Thursday, January 10, 2008
The Bank and the ECB
Posted by David Smith at 04:00 PM
Category: Thoughts and responses

The Bank of England's monetary policy committee left Bank rate at 5.5% and, as is customary, issued no statement. The European Central Bank left its key rate at 4% and in the press conference afterwards Jean-Claude Trichet, its president, warned that the ECB was prepared to act pre-emptively to head off inflationary pressures. It's unlikely it will but the upshot was that the ECB gave us a more hawkish "hold" than the Bank, which is still widely expected to cut in February.

Comments

Sometimes in the currency markets, the movements in exchange rates are driven by the fear/forecasts that the interest rate differential may continue to widen indefinitely.

Such moves could have artificially propelled the pound higher versus the usd given the current expectations that the Fed will continue to lower rates. So probably the Bank's dovish tone in making the market always expect a rate cut that may be delivered after a long waiting time is the right one.

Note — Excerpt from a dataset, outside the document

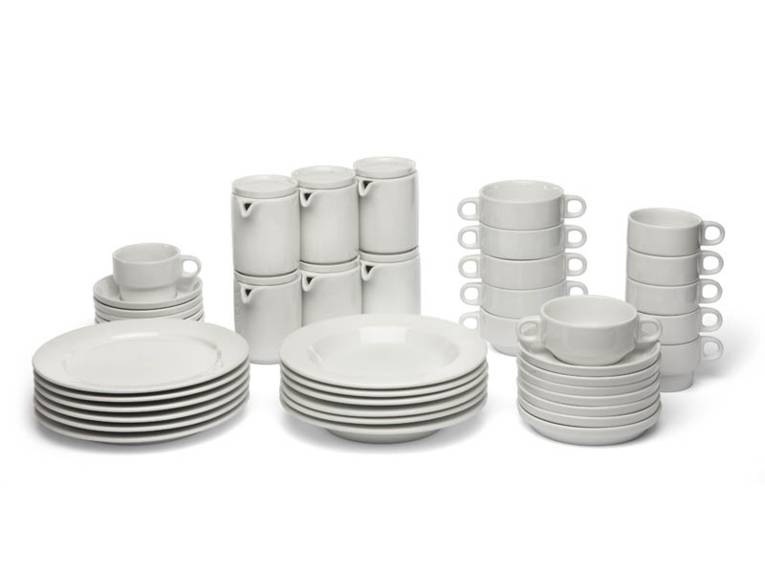 Locate an element on the screen. Image resolution: width=765 pixels, height=574 pixels. bowls is located at coordinates (392, 430), (376, 422), (435, 409), (422, 398), (376, 397), (376, 385).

Posted by: Brijen Hathi at January 13, 2008 10:56 PM

How much longer can this divergence in central bank policy continue in a global economy? With the Fed possibly cutting rates inter meeting, Trichet and the ECB talking of heading off inflation with pre-emptive rate hikes and Merv and his merry men apparently caught in the middle somewhere...

They can't all be right, can they?

Inflation figures should be interesting this morning, but the Bank had them at their meeting so we should expect them to show continued price pressures, but if they are a shock low reading there will be the big question of why didn't Merv go last meeting?